Niemand weiß genau, wo und wann Surfen entstand.Antike Keramik beweist, dass vorinkaische Völker bereits 3.000 v.C. auf den Wellen der Küsten Perus ritten, ebenso die Reisetagebücher zahlreicher Entdecker des 19. Jh., ihn denen mit Begeisterung und Magie von den Eingeborenen erzählten, die sich über das Meer in Afrika und Polynesien gleiten ließen. Weit zurückliegende im Lavagestein von Hawaii entdeckte Eingravierungen stellen Menschen auf Surfbrettern dar und diverse antike Gesänge der Inselgruppe beziehen sich auf diese von den Einwohnern seit 1.500 v.C. betriebene Praktik.

Gerade auf Hawaii beweist die überlieferte Verbindung zwischen Surfen, Kultur und Religion, dass die Kunst des Wellenreitens viel mehr ist, als nur ein Sport: die Bewohner betrachten es als eine Art dynamisches Gebet, eine sinnliche Verschmelzung mit dem Ozean, der einem dabei hilft, zu sich selbst zu finden, während man über eine Welle gleitet.

Angefangen von diesen facettenreichen und mysteriösen Ursprüngen ist das Surfen im Laufe der Zeit in die Musik, Literatur, ins Kino, in die Kunst und ins Leben vieler Begeisterter eingedrungen und wurde schließlich ein regelrechter Lebensstil.

Und das Brett? Für all jene, die Surfing betreiben, handelt es sich um ein Kultobjekt: eine Art magisches Instrument, das große Performance, Design und Einzigartigkeit miteinander vereint. Für diejenigen, die sie kreieren ist es mehr oder weniger gleich, wenn es sich z.B. um ein kleine Werkstatt wie meine handelt, wo die Arbeiten des Designers, Shapers und Lackierers von einer einzigen Person ausgeführt werden: nämlich von mir. Ich lebe in einem kontinuierlichen Spiel der Balance zwischen Innovation, Kunst und etablierten Techniken. Ein Prozess,der mich jedes Mal wie eine Welle mitreißt: das Vorwärtsbringen kleiner präziser Rituale mit Einsatz, Wissen, Handfertigkeit, Vorstellungskraft und ästhetischem Sinn.

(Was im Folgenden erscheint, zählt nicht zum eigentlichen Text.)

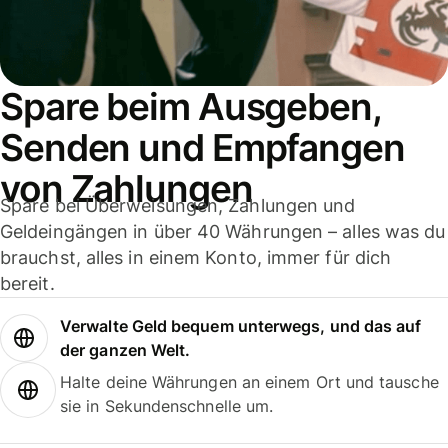
Spare beim Ausgeben,
Senden und Empfangen
von Zahlungen
Spare bei Überweisungen, Zahlungen und
Geldeingängen in über 40 Währungen – alles was du
brauchst, alles in einem Konto, immer für dich
bereit.
Verwalte Geld bequem unterwegs, und das auf
der ganzen Welt.
Halte deine Währungen an einem Ort und tausche
sie in Sekundenschnelle um.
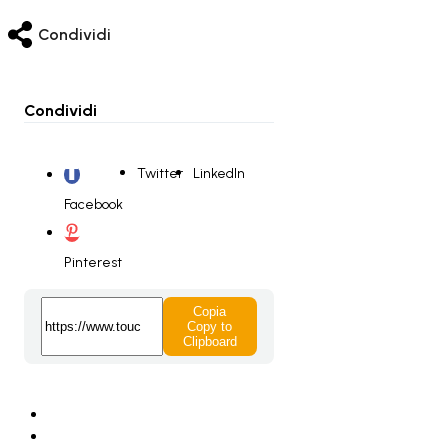
Condividi
Condividi
Twitter
LinkedIn
Facebook
Pinterest
Copia
Copy to
Clipboard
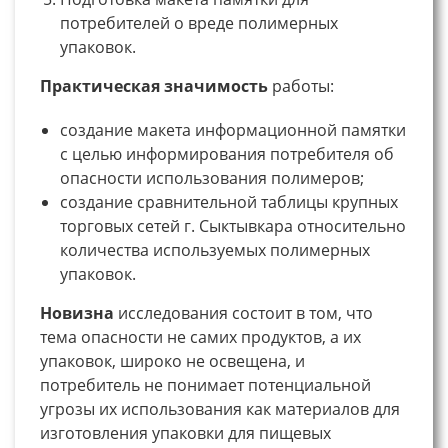
потребителей о вреде полимерных
упаковок.
Практическая значимость
работы:
создание макета информационной памятки
с целью информирования потребителя об
опасности использования полимеров;
создание сравнительной таблицы крупных
торговых сетей г. Сыктывкара относительно
количества используемых полимерных
упаковок.
Новизна
исследования состоит в том, что
тема опасности не самих продуктов, а их
упаковок, широко не освещена, и
потребитель не понимает потенциальной
угрозы их использования как материалов для
изготовления упаковки для пищевых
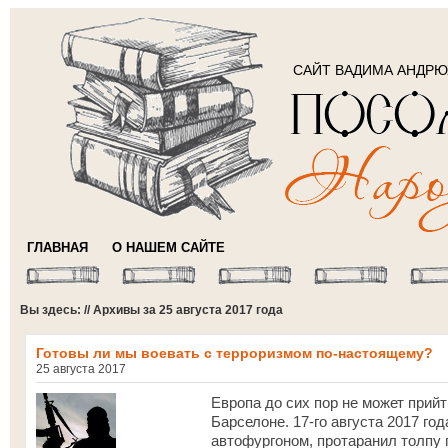
САЙТ ВАДИМА АНДР
ГЛАВНАЯ
О НАШЕМ САЙТЕ
Вы здесь: // Архивы за 25 августа 2017 года
Готовы ли мы воевать с терроризмом по-настоящему?
25 августа 2017
Европа до сих пор не может прийт
Барселоне. 17-го августа 2017 г
автофургоном, протаранил толпу 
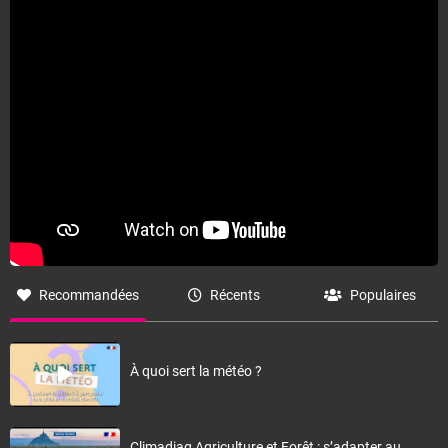
Fermer
Recommandées
Récents
Populaires
À quoi sert la météo ?
Climadiag Agriculture et Forêt : s’adapter au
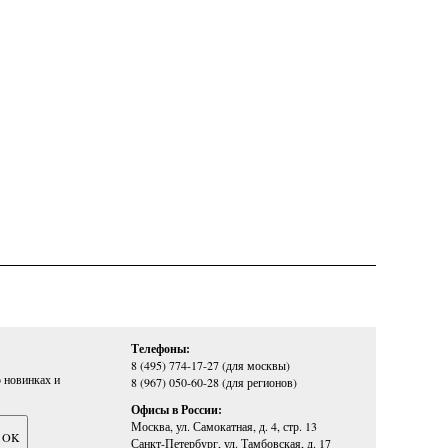
Телефоны:
8 (495) 774-17-27 (для москвы)
 новинках и
8 (967) 050-60-28 (для регионов)
Офисы в России:
Москва, ул. Самокатная, д. 4, стр. 13
Санкт-Петербург, ул. Тамбовская, д. 17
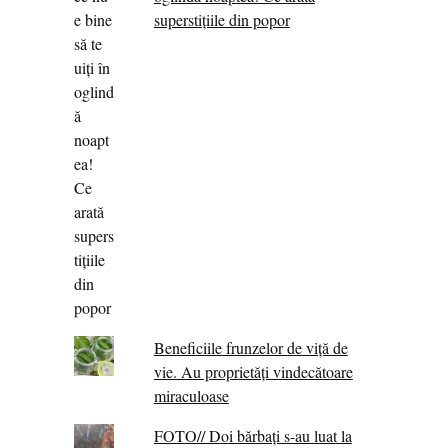
superstițiile din popor
Beneficiile frunzelor de viță de
vie. Au proprietăţi vindecătoare
miraculoase
FOTO// Doi bărbați s-au luat la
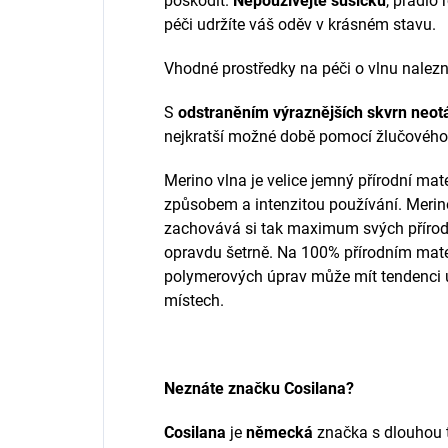
poškodit.
Nepoužívejte sušičku
, prádlo
péči udržíte váš oděv v krásném stavu.
Vhodné prostředky na péči o vlnu nalez
S
odstraněním výraznějších skvrn neotá
nejkratší možné době pomocí žlučového
Merino vlna je velice jemný přírodní mate
způsobem a intenzitou používání.
Merin
zachovává si tak maximum svých přírodní
opravdu šetrně. Na 100% přírodním mate
polymerových úprav může mít tendenci
místech.
Neznáte značku Cosilana?
Cosilana
je
německá
značka s dlouhou t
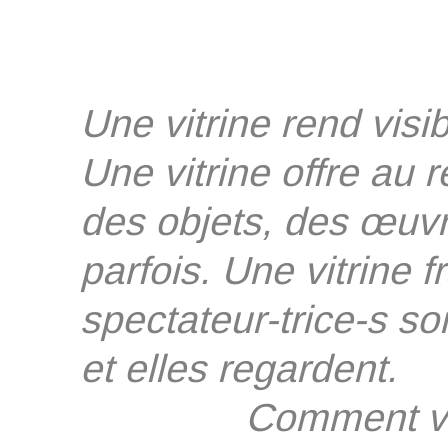
Une vitrine rend visi
Une vitrine offre au 
des objets, des œuvr
parfois. Une vitrine 
spectateur-trice-s so
et elles regardent.
Comment visibil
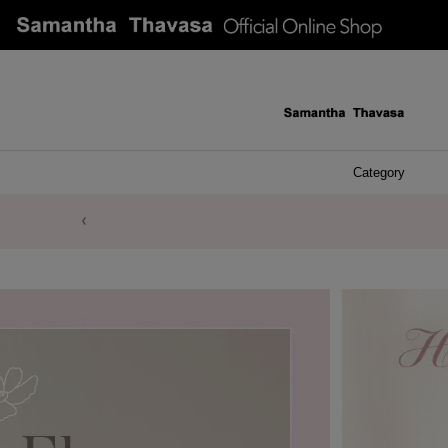
Category
ケース 
アク
イヤ
ア
バ
リ
ピ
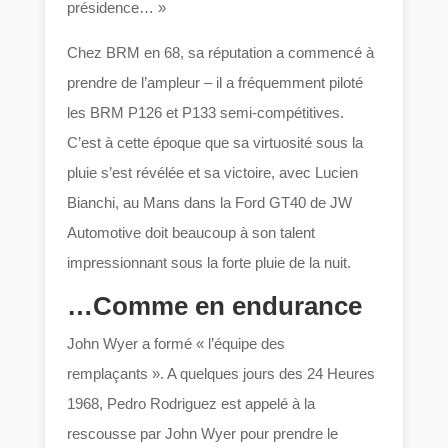
présidence… »
Chez BRM en 68, sa réputation a commencé à
prendre de l’ampleur – il a fréquemment piloté
les BRM P126 et P133 semi-compétitives.
C’est à cette époque que sa virtuosité sous la
pluie s’est révélée et sa victoire, avec Lucien
Bianchi, au Mans dans la Ford GT40 de JW
Automotive doit beaucoup à son talent
impressionnant sous la forte pluie de la nuit.
…Comme en endurance
John Wyer a formé « l’équipe des
remplaçants ». A quelques jours des 24 Heures
1968, Pedro Rodriguez est appelé à la
rescousse par John Wyer pour prendre le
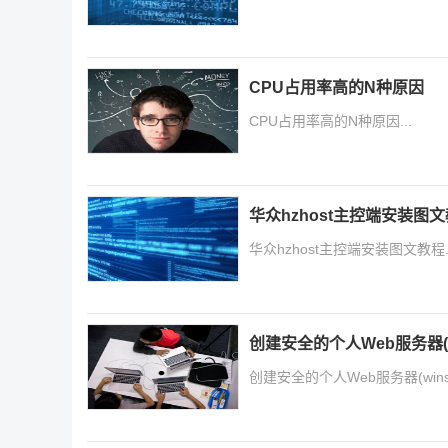
CPU占用率高的N种原因
CPU占用率高的N种原因...
华众hzhost主控端安装图
华众hzhost主控端安装图文教程..
创建安全的个人Web服务器(wins
创建安全的个人Web服务器(winserve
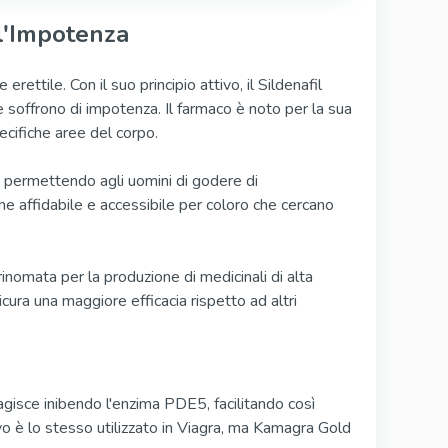
l'Impotenza
ettile. Con il suo principio attivo, il Sildenafil
e soffrono di impotenza. Il farmaco è noto per la sua
ecifiche aree del corpo.
ri, permettendo agli uomini di godere di
e affidabile e accessibile per coloro che cercano
omata per la produzione di medicinali di alta
cura una maggiore efficacia rispetto ad altri
gisce inibendo l'enzima PDE5, facilitando così
vo è lo stesso utilizzato in Viagra, ma Kamagra Gold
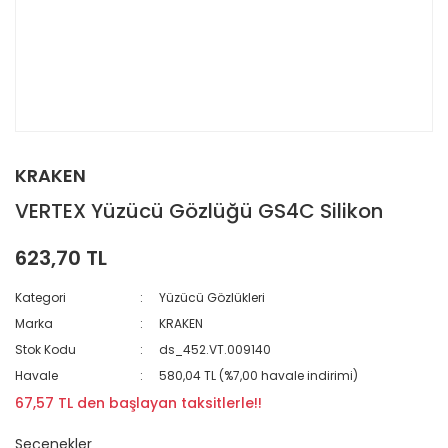
KRAKEN
VERTEX Yüzücü Gözlüğü GS4C Silikon
623,70 TL
Kategori
Yüzücü Gözlükleri
Marka
KRAKEN
Stok Kodu
ds_452.VT.009140
Havale
580,04 TL (%7,00 havale indirimi)
67,57 TL den başlayan taksitlerle!!
Seçenekler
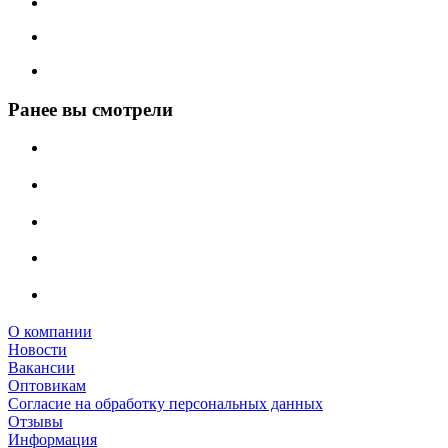
Ранее вы смотрели
О компании
Новости
Вакансии
Оптовикам
Cогласие на обработку персональных данных
Отзывы
Информация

Wenn ich mit der Arbeit aufhöre und über die perfekt polierte Oberfläche streiche, dann fühle ich mich, als ob ich nach langem und geduldigem Warten die richtige Welle erwische und mich auf dem Brett im Stehen aufrichte.

Ein kurzer aber intensiver Augenblick, der die Mühe in Leichtigkeit und Harmonie verwandelt.